- Original language: English
- Written by: Porter Emerson Browne
- Genre: Comedy
- Setting: Gilbert Jones ranch house on border with Mexico

Premiere
- Date: August 30, 1920
- Place: Comedy Theatre New York City, New York

= The Bad Man (play) =

Play written by Porter Emerson Browne

The Bad Man is a 1920 three-act comedy play by American playwright Porter Emerson Browne. The Broadway production at the Comedy Theatre ran for 342 performances beginning August 30, 1920. It was included in Burns Mantle's The Best Plays of 1920–1921.

==Synopsis==
Playwright Porter Emerson Browne declares a certain timeliness of theme by employing the former Mexican bandit, Pancho Villa, as a hero of the proceedings, though he thinly disguises him under the name of Pancho Lopez. The scene is a cattle ranch near the Mexican border in Arizona. Gilbert Jones, a young American, is the ostensible owner of the ranch, but the $10,000 with which he bought it was borrowed from his uncle, Henry Smith of Bangor, Maine, who is living with him. A year after the purchase young Jones enlisted in the American army, saw service in France, and when he returned found his property practically worthless. Mexican bandits had stolen most of his cattle and such crops as had been planted had failed. In an effort to save the property he mortgaged the ranch to Jasper Hardy, the sheriff of the county, and the play opens the day the mortgage is to be foreclosed by Hardy.

==Production==
The Bad Man was one of the early successes of the Broadway season. Produced at the Comedy Theatre by William H. Harris Jr. and staged by Lester Lonergan, the play ran from August 30, 1920, until June 1921.

===Cast===

- Frank Conroy as Gilbert Jones
- Holbrook Blinn as	Pancho Lopez
- Edna Hibbard as Angela Hardy
- James H. Bell as Venustiano
- Frank Bixby as Mexican cook
- Frances Carson as Lucia Pell
- James A. Devine as Henry Smith
- Chief Whitehawk as Alvarado
- Charles Gibney as Bradley
- John Harrington as Red Giddings
- Herbert Heywood as Pedro
- Indian Joe as Felip
- James B. Lenhart as Blake
- Wilson Reynolds as Jasper Hardy
- Fred L. Tiden as Morgan Pell

==Adaptations==
The play was adapted for three films—The Bad Man (1923) starring Holbrook Blinn; The Bad Man (1930) starring Walter Huston; and The Bad Man (1941) starring Wallace Beery.
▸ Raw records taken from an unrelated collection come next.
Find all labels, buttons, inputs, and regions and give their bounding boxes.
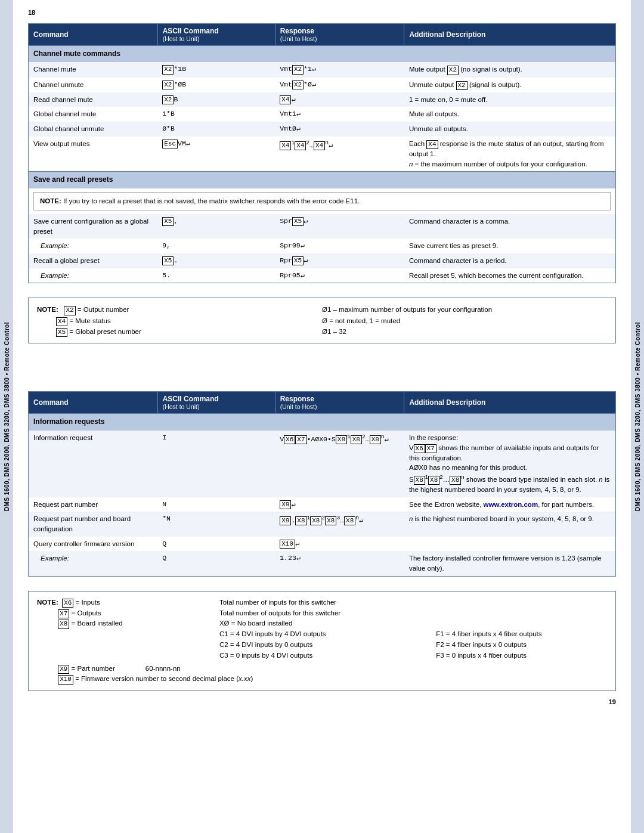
table-row: Recall a global preset X5. RprX5↵ Comman… [29, 253, 616, 268]
table-row: Request part number and board configurat… [29, 512, 616, 536]
th-response-1: Response (Unit to Host) [275, 24, 404, 46]
table-row: Example: 5. Rpr05↵ Recall preset 5, whic… [29, 268, 616, 283]
th-command-1: Command [29, 24, 158, 46]
th-command-2: Command [29, 392, 158, 414]
table-row: Example: 9, Spr09↵ Save current ties as … [29, 239, 616, 253]
page-num-bottom: 19 [28, 698, 616, 705]
th-ascii-1: ASCII Command (Host to Unit) [157, 24, 275, 46]
th-desc-1: Additional Description [404, 24, 616, 46]
note-row: NOTE: If you try to recall a preset that… [29, 188, 616, 214]
table-row: Global channel unmute Ø*B VmtØ↵ Unmute a… [29, 122, 616, 137]
table-row: Channel unmute X2*ØB VmtX2*Ø↵ Unmute out… [29, 78, 616, 92]
section-header-channel-mute: Channel mute commands [29, 46, 616, 63]
table-row: Request part number N X9↵ See the Extron… [29, 497, 616, 512]
page-spacer [28, 343, 616, 391]
table-row: Query controller firmware version Q X10↵ [29, 537, 616, 552]
table-info-requests: Command ASCII Command (Host to Unit) Res… [28, 391, 616, 576]
table-channel-mute: Command ASCII Command (Host to Unit) Res… [28, 23, 616, 283]
extron-link[interactable]: www.extron.com [484, 501, 538, 508]
legend-table1: NOTE: X2 = Output number X4 = Mute statu… [28, 298, 616, 343]
th-ascii-2: ASCII Command (Host to Unit) [157, 392, 275, 414]
page-num-top: 18 [28, 9, 616, 16]
th-response-2: Response (Unit to Host) [275, 392, 404, 414]
section-header-info: Information requests [29, 414, 616, 431]
side-label-text-top: DMS 1600, DMS 2000, DMS 3200, DMS 3800 •… [4, 322, 10, 511]
th-desc-2: Additional Description [404, 392, 616, 414]
table-row: Channel mute X2*1B VmtX2*1↵ Mute output … [29, 62, 616, 77]
table-row: Save current configuration as a global p… [29, 214, 616, 239]
table-row: Example: Q 1.23↵ The factory-installed c… [29, 551, 616, 576]
side-label-bottom: DMS 1600, DMS 2000, DMS 3200, DMS 3800 •… [631, 0, 644, 833]
table-row: Global channel mute 1*B Vmt1↵ Mute all o… [29, 107, 616, 122]
table-row: Read channel mute X2B X4↵ 1 = mute on, 0… [29, 92, 616, 107]
legend-table2: NOTE: X6 = Inputs X7 = Outputs X8 = Boar… [28, 591, 616, 692]
side-label-text-bottom: DMS 1600, DMS 2000, DMS 3200, DMS 3800 •… [634, 322, 641, 511]
table-row: Information request I VX6X7•AØX0•SX81X82… [29, 431, 616, 497]
section-header-save-recall: Save and recall presets [29, 172, 616, 188]
side-label-top: DMS 1600, DMS 2000, DMS 3200, DMS 3800 •… [0, 0, 13, 833]
table-row: View output mutes EscVM↵ X41X42…X4n↵ Eac… [29, 137, 616, 172]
The Bad Man was adapted for the CBS Radio series The Campbell Playhouse on May 19, 1939. The cast included Orson Welles (Pancho Lopez), Ida Lupino (Lucia Pell), Frank Readick (Gilbert Phebbs), Ray Collins (Uncle Phipps), William Alland (Morgan Pell), Diana Stevens (Dot), Everett Sloane (Louie) and Edward Jerome (Pedro).